Endspurt, ich bin bereit! | Gedanken zum dritten Kind

Da bist Du. In meinem Bauch. Kaum noch Platz und trotzdem so präsent. Fast durchgängig erinnerst Du mich jetzt daran, dass es bald so weit ist. Dass Du Dich nun auf den Weg machen wirst – hinaus in diese Welt, in diese Familie. Nervosität liegt in der Luft. Eine positive Nervosität. Nach einem schweren Start und Zweifeln, wie das wohl so werden wird, stehst Du nun in den Startlöchern und die schönen Gedanken gewinnen fast immer die Oberhand. Und die Neugier. Nicht nur Deiner Geschwister, die sich streiten, ob Freddi Pettersson Jürgen der richtige Name ist. Auch Deiner Eltern, die endlich wissen wollen, was da kommt. Ein Räuberhauptmann oder doch eher ein Elfling? Wirst Du zart sein und schüchtern? Oder doch streitbar und wild, wie ein Ritter? Es ist gleich. Du bist gut. Du bist richtig. Du bist gewollt.

Ich male mir aus, wie das Leben mit Dir sein wird. Wie Du mit Deinem großen Bruder bolzen gehst. Wie Deine große Schwester Dich liebevoll tröstet. Das sollte ich nicht. Ich habe viel zu viel geplant in meinem Leben. Ich habe viel zu konkrete Vorstellungen. Ich muss loslassen. Auch Dich. Mein Bild von Dir. Mein Bild von dieser Familie. Ich sollte mich frei machen. Frei von Erwartungen. Frei von Bildern der Harmonie und des perfekten Glücks. Ich möchte Dich willkommen heißen. Ohne Erwartungen an Dich. Ohne Pläne. Einfach so, wie Du bist und so, wie es kommt. Es gibt jemanden, der Dich geschickt hat und der weiß was er tut.

Mein Herz schmerzt, wenn ich Dich vor mir sehe. So klein und zerbrechlich. Schaffe ich das? Dich zu behüten, Dich zu ehren, Dich zu sehen? Immer? Das Kinderglück ist mein größtes Glück. Und so wirst auch Du mich bereichern, wie nichts sonst.

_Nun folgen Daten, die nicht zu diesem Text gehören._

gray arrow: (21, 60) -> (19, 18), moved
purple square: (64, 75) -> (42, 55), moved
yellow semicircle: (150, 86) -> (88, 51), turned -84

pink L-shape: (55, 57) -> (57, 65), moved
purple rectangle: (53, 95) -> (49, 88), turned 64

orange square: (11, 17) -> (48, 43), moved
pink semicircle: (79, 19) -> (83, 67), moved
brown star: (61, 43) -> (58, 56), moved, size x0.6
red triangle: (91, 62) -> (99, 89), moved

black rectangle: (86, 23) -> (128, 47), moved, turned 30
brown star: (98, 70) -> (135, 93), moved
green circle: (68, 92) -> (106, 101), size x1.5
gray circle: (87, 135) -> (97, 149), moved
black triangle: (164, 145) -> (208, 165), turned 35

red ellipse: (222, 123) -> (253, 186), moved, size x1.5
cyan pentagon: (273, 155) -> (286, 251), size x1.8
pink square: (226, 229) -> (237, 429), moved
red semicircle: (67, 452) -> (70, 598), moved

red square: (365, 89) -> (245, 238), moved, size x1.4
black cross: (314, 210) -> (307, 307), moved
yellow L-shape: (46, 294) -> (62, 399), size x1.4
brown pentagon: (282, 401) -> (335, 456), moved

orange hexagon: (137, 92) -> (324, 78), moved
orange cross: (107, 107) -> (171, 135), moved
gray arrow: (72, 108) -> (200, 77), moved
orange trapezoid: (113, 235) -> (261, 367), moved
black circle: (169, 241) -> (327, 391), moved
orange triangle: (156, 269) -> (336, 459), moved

Aber das Herz trägt auch immer die Angst. Angst, Dir nicht gerecht zu werden. Angst, „es nicht richtig zu machen mit Dir“. Angst, Dich zu verlieren.

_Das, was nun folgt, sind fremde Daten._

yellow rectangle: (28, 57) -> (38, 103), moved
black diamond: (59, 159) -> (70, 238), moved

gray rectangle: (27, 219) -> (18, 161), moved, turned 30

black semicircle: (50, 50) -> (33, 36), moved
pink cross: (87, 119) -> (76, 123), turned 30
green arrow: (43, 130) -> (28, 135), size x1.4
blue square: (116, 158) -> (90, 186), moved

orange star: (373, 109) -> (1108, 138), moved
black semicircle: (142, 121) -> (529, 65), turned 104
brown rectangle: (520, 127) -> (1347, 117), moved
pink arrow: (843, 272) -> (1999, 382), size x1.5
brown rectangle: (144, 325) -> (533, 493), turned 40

Ich habe mich vorbereitet. Ich bin froh und guten Mutes. Ich schiebe weg und mache mich frei. Frei für Deine Ankunft. Die Angst wird nicht siegen, sondern der Frohmut. Das Leben soll auf uns einprasseln und wir werden es zu nehmen wissen. Wir werden uns festhalten und zusammen die Wellen bereiten. Laut juchzend und ausgelassen sorglos. Und die Gischt wird uns ins Gesicht spritzen und wir werden sagen: „Komm doch! Das bisschen Wasser, was soll’s!“ Wir werden tapfer schwimmen und an Land kommen. Und uns dann lachend in den Sand werfen und sagen: „Gemeistert!“

Ich wünsche mir mit Dir ausgelassen zu sein. Eine fröhliche Mutter, die auch mal alle fünfe gerade sein lässt. Ich wünsche mir, mit Dir auf Augenhöhe zu sein. Dich ernst zu nehmen. Aber mehr als alles andere wünsche ich mir mit Dir glücklich zu sein. Glücklich einfach weil es uns gibt. Unser kleines Universum, das sich dreht und uns trägt. Für immer.

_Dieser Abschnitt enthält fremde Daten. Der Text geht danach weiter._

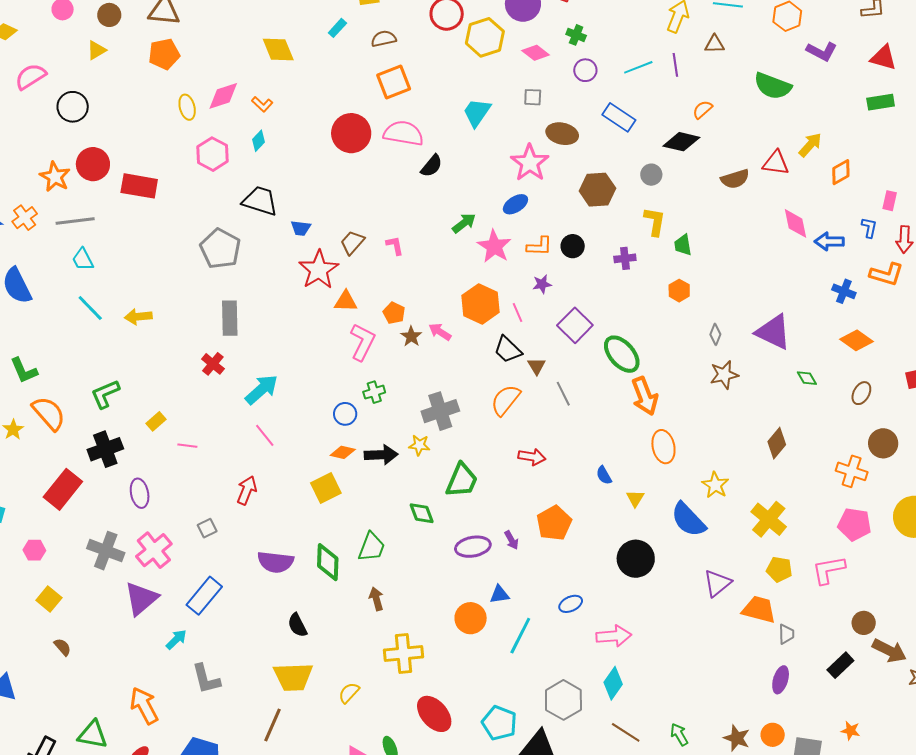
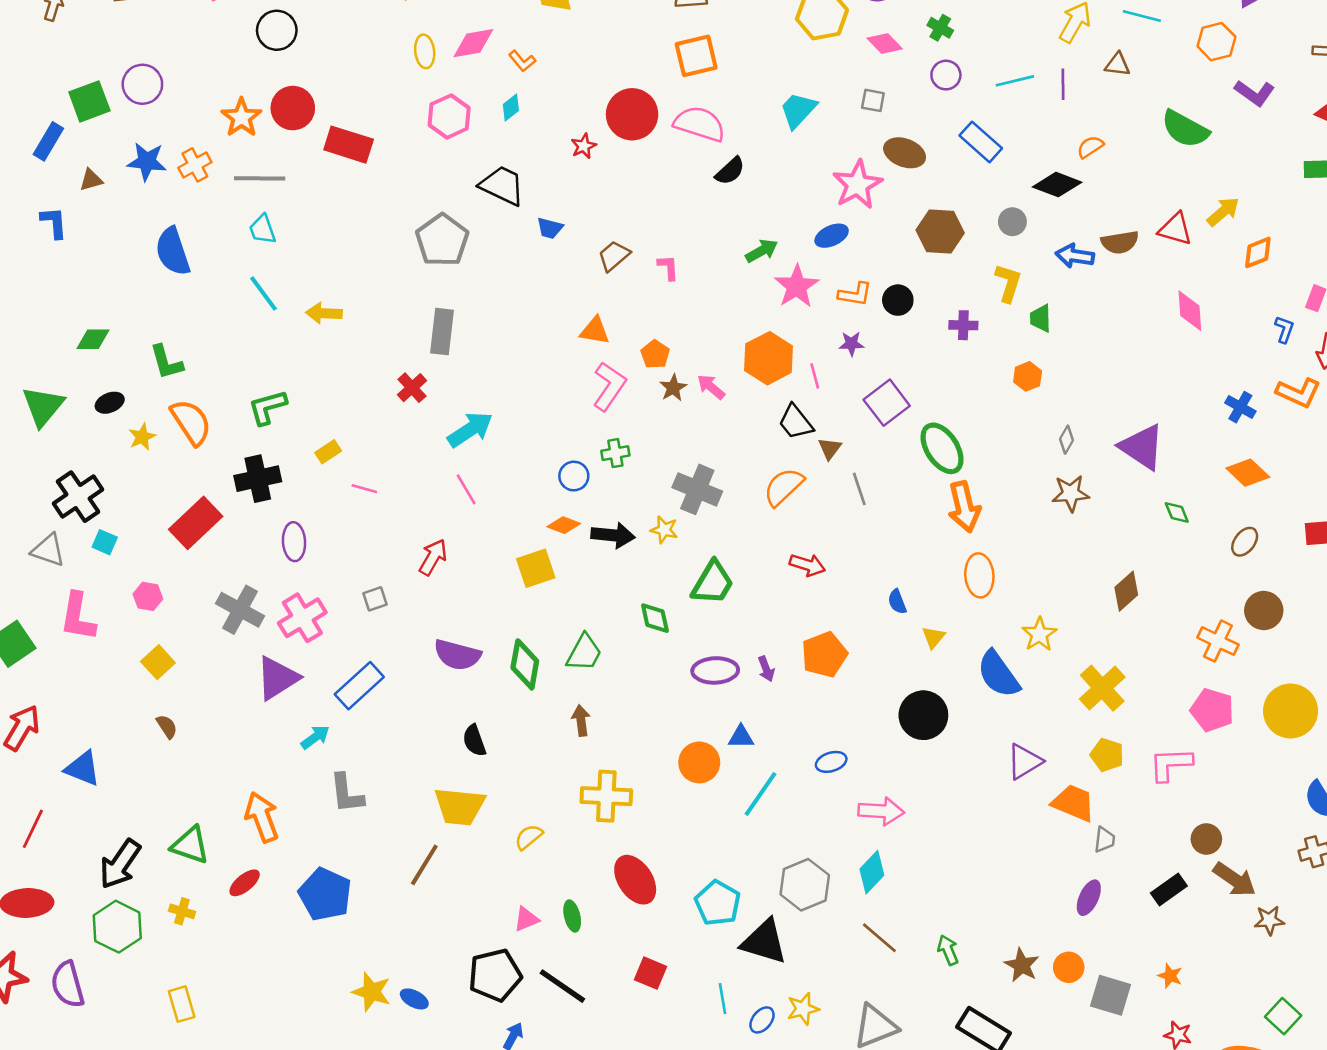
blue arrow: (829, 241) -> (1075, 256), moved
red star: (319, 270) -> (584, 146), moved, size x0.5
gray cross: (440, 411) -> (697, 489), turned 33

Ich bin bereit. Mach Dich auf! Wir warten auf Dich!

Deine Mami <3

4 Kommentare zu „Endspurt, ich bin bereit! | Gedanken zum dritten Kind

  1. Liebe Sophia, dein Text ist wunderschön! Unnachahmlich wie du deine Gefühle ausdrückst, die wohl jede Mutter nachvollziehen kann. Der kleine Mann kommt in eine fantastische Familie mit so viel zu Geben!